So, despite Ant-Man and the Wasp: Quantumania delivering an Ant-Man franchise opening record, the massive and steep decline at the box office in its second week has made director Peyton Reed’s second sequel one of the worst-received MCU movies in history. From the heavy CGI to the sloppy script from Jeff Loveness, fans and critics spoke out about the film’s serious lack of quality — and also whispered worries for the future as Loveness is tapped to write the fifth Avengers movie, Avengers: The Kang Dynasty (2025).
As the Ant-Man conversation simmers in anticipation of the next MCU film, James Gunn’s Guardians of the Galaxy Vol. 3 (2023), new reports detail just how bad the Ant-Man 3 box office has become.
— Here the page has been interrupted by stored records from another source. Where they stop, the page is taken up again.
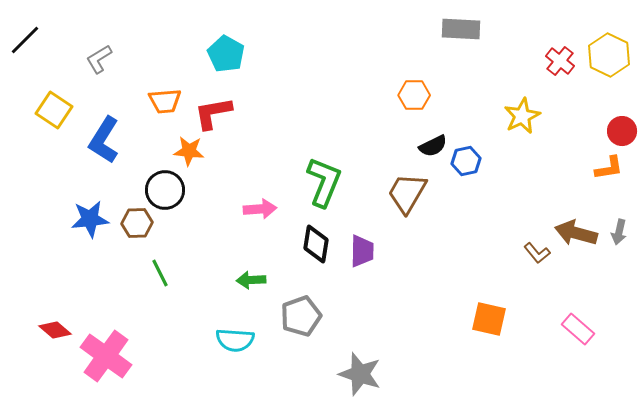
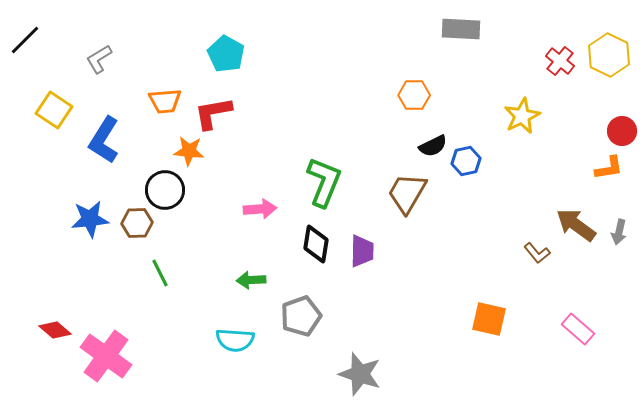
brown arrow: moved 8 px up; rotated 21 degrees clockwise
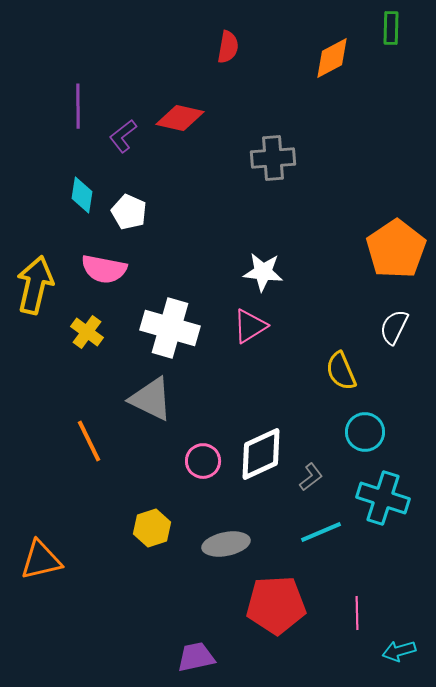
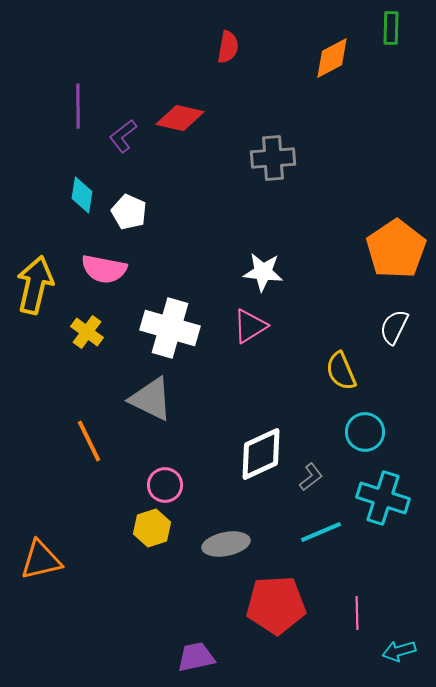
pink circle: moved 38 px left, 24 px down
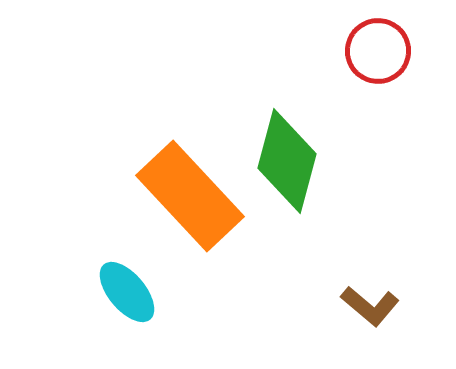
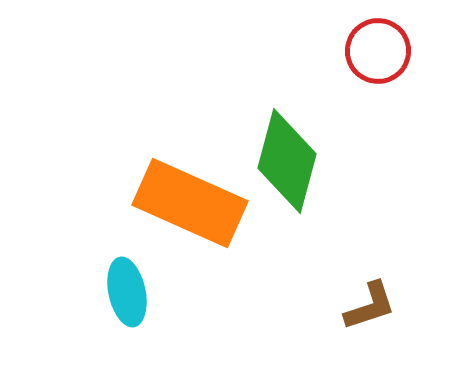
orange rectangle: moved 7 px down; rotated 23 degrees counterclockwise
cyan ellipse: rotated 28 degrees clockwise
brown L-shape: rotated 58 degrees counterclockwise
Per a report from Comic Book Movie, Ant-Man and the Wasp: Quantumania will end its theatrical run just shy of $500 million at the global box office. This puts the film miles behind other Marvel Phase Four movies like Spider-Man: No Way Home (2021), Doctor Strange in the Multiverse of Madness (2022), Thor: Ragnarok (2022), and Black Panther: Wakanda Forever (202), which took $1.9 billion, $955 million, $760 million, and $859 million, respectively.
It also firmly plants Ant-Man 3 behind its predecessors Ant-Man (2015), which took $519 million, and Ant-Man and the Wasp (2018), which took $622 million.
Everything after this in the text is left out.